The word "Генпрокурора" marks the lines to find; copy every such line from the data below.

━━━ ENTRIES SUPPLIED ━━━

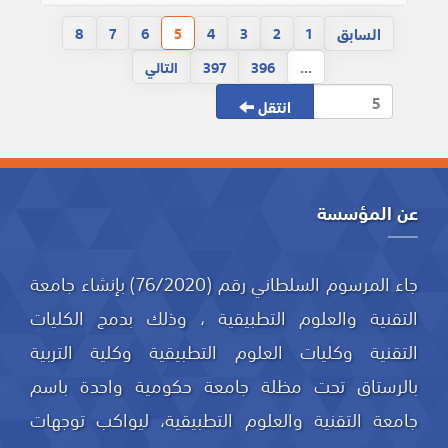
السابق
8
7
6
5
4
3
2
1
...
396
397
التالي
انتقل
عن المؤسسة
جاء المرسوم السلطاني رقم (76/2020) بإنشاء جامعة
التقنية والعلوم التطبيقية ، وذلك بدمج الكليات
التقنية وكليات العلوم التطبيقية وكلية التربية
بالرستاق تحت مظلة جامعة حكومية واحدة باسم
جامعة التقنية والعلوم التطبيقية، ليواكب توجهات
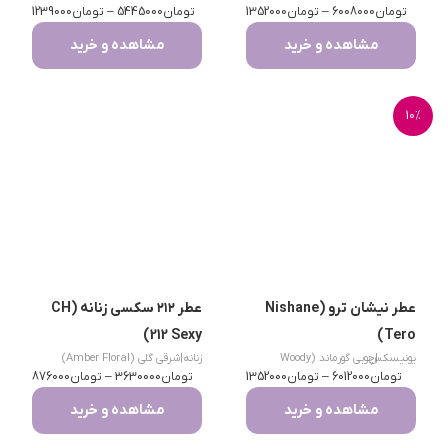
تومان
Spicy)
6008000
–
تومان
1352000
تومان
5445000
–
Fruity Gourmand)
تومان
1239000
مشاهده و خرید
مشاهده و خرید
10%
عطر نیشان ترو (Nishane
عطر ۲۱۲ سکسی زنانه (CH
212 Sexy)
Tero)
|
یونیسکس
چوبی گورماند (Woody
زنانه
|
شرقی گلی (Amber Floral)
تومان
6012000
–
Gourmand)
تومان
1352000
تومان
3630000
–
تومان
876000
مشاهده و خرید
مشاهده و خرید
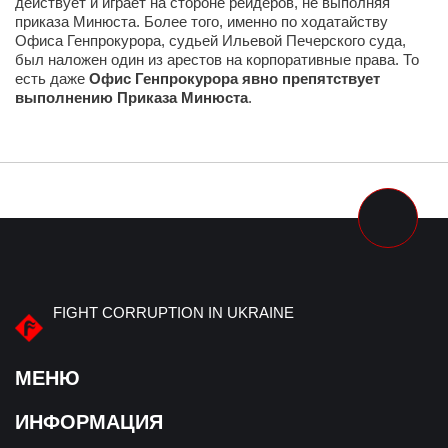
действует и играет на стороне рейдеров, не выполняя
приказа Минюста. Более того, именно по ходатайству
Офиса Генпрокурора, судьей Ильевой Печерского суда,
был наложен один из арестов на корпоративные права. То
есть даже
Офис Генпрокурора явно препятствует
выполнению Приказа Минюста
.
FIGHT CORRUPTION IN UKRAINE
МЕНЮ
ИНФОРМАЦИЯ
О нас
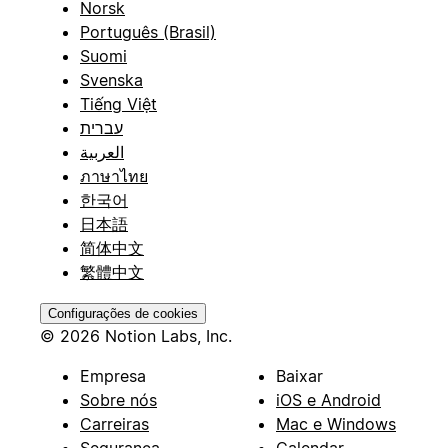
Norsk
Português (Brasil)
Suomi
Svenska
Tiếng Việt
עברית
العربية
ภาษาไทย
한국어
日本語
简体中文
繁體中文
Configurações de cookies
© 2026 Notion Labs, Inc.
Empresa
Baixar
Sobre nós
iOS e Android
Carreiras
Mac e Windows
Segurança
Calendar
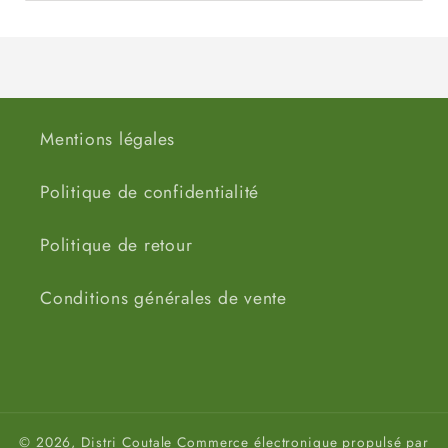
Mentions légales
Politique de confidentialité
Politique de retour
Conditions générales de vente
© 2026,
Distri Coutale
Commerce électronique propulsé par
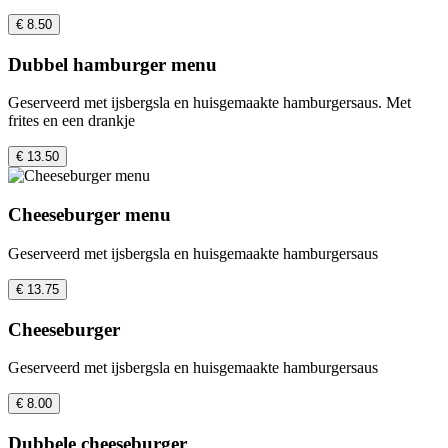
€ 8.50
Dubbel hamburger menu
Geserveerd met ijsbergsla en huisgemaakte hamburgersaus. Met
frites en een drankje
€ 13.50
Cheeseburger menu
Geserveerd met ijsbergsla en huisgemaakte hamburgersaus
€ 13.75
Cheeseburger
Geserveerd met ijsbergsla en huisgemaakte hamburgersaus
€ 8.00
Dubbele cheeseburger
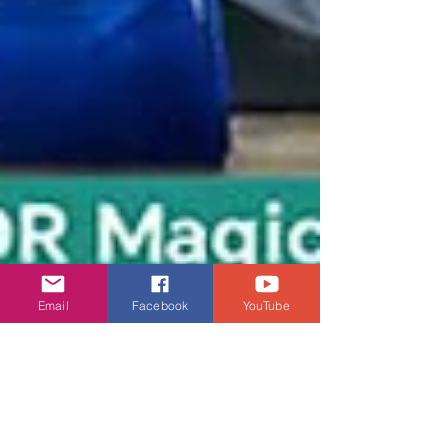
Email
Facebook
YouTube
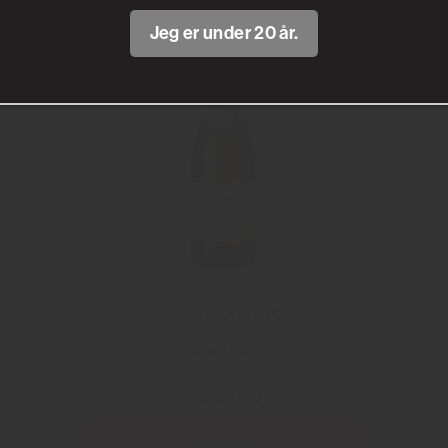
Jeg er under 20 år.
Veralda AMBRA
Veralda
219.70 kr
Les mer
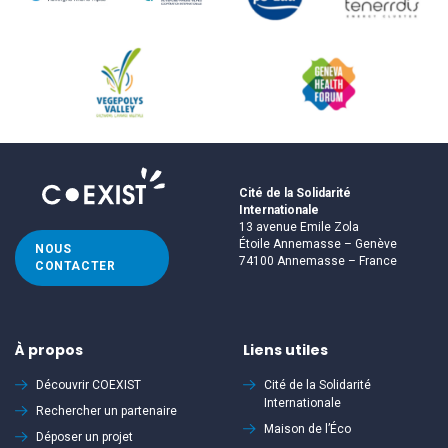
Cité de la Solidarité
Internationale
13 avenue Emile Zola
Étoile Annemasse – Genève
NOUS
74100 Annemasse – France
CONTACTER
À propos
Liens utiles
Découvrir
COEXIST
Cité de la Solidarité
Internationale
Rechercher un partenaire
Maison de l’Éco
Déposer un projet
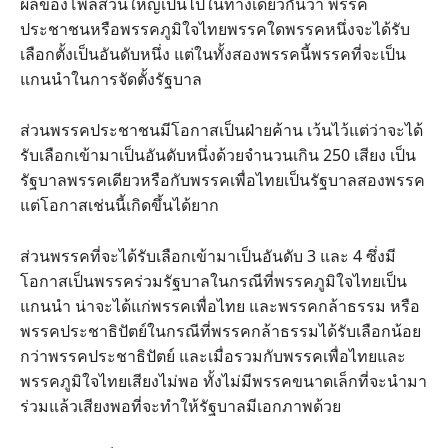
ผลของโพลส่วนใหญ่เป็นไปในทางเดียวกันว่า พรรค
ประชาชนหรือพรรคภูมิใจไทยพรรคใดพรรคหนึ่งจะได้รับ
เลือกตั้งเป็นอันดับหนึ่ง แต่ในทั้งสองพรรคนี้พรรคที่จะเป็น
แกนนำในการจัดตั้งรัฐบาล
ส่วนพรรคประชาชนมีโอกาสเป็นฝ่ายค้าน เว้นไว้แต่ว่าจะได้
รับเลือกเข้ามาเป็นอันดับหนึ่งด้วยจำนวนเกิน 250 เสียง เป็น
รัฐบาลพรรคเดียวหรือกับพรรคเพื่อไทยเป็นรัฐบาลสองพรรค
แต่โอกาสเช่นนี้เกิดขึ้นได้ยาก
ส่วนพรรคที่จะได้รับเลือกเข้ามาเป็นอันดับ 3 และ 4 ซึ่งมี
โอกาสเป็นพรรคร่วมรัฐบาลในกรณีที่พรรคภูมิใจไทยเป็น
แกนนำ น่าจะได้แก่พรรคเพื่อไทย และพรรคกล้าธรรม หรือ
พรรคประชาธิปัตย์ในกรณีที่พรรคกล้าธรรมได้รับเลือกน้อย
กว่าพรรคประชาธิปัตย์ และเมื่อรวมกับพรรคเพื่อไทยและ
พรรคภูมิใจไทยเสียงไม่พอ ทั้งไม่มีพรรคขนาดเล็กที่จะนำมา
ร่วมแล้วเสียงพอที่จะทำให้รัฐบาลมีเอกภาพด้วย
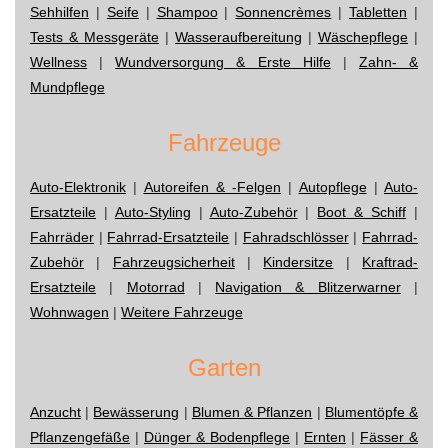
Sehhilfen
|
Seife
|
Shampoo
|
Sonnencrèmes
|
Tabletten
|
Tests & Messgeräte
|
Wasseraufbereitung
|
Wäschepflege
|
Wellness
|
Wundversorgung & Erste Hilfe
|
Zahn- &
Mundpflege
Fahrzeuge
Auto-Elektronik
|
Autoreifen & -Felgen
|
Autopflege
|
Auto-
Ersatzteile
|
Auto-Styling
|
Auto-Zubehör
|
Boot & Schiff
|
Fahrräder
|
Fahrrad-Ersatzteile
|
Fahradschlösser
|
Fahrrad-
Zubehör
|
Fahrzeugsicherheit
|
Kindersitze
|
Kraftrad-
Ersatzteile
|
Motorrad
|
Navigation & Blitzerwarner
|
Wohnwagen
|
Weitere Fahrzeuge
Garten
Anzucht
|
Bewässerung
|
Blumen & Pflanzen
|
Blumentöpfe &
Pflanzengefäße
|
Dünger & Bodenpflege
|
Ernten
|
Fässer &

━━━

> TASK RESPONSE:
Офиса Генпрокурора, судьей Ильевой Печерского суда,
Офис Генпрокурора явно препятствует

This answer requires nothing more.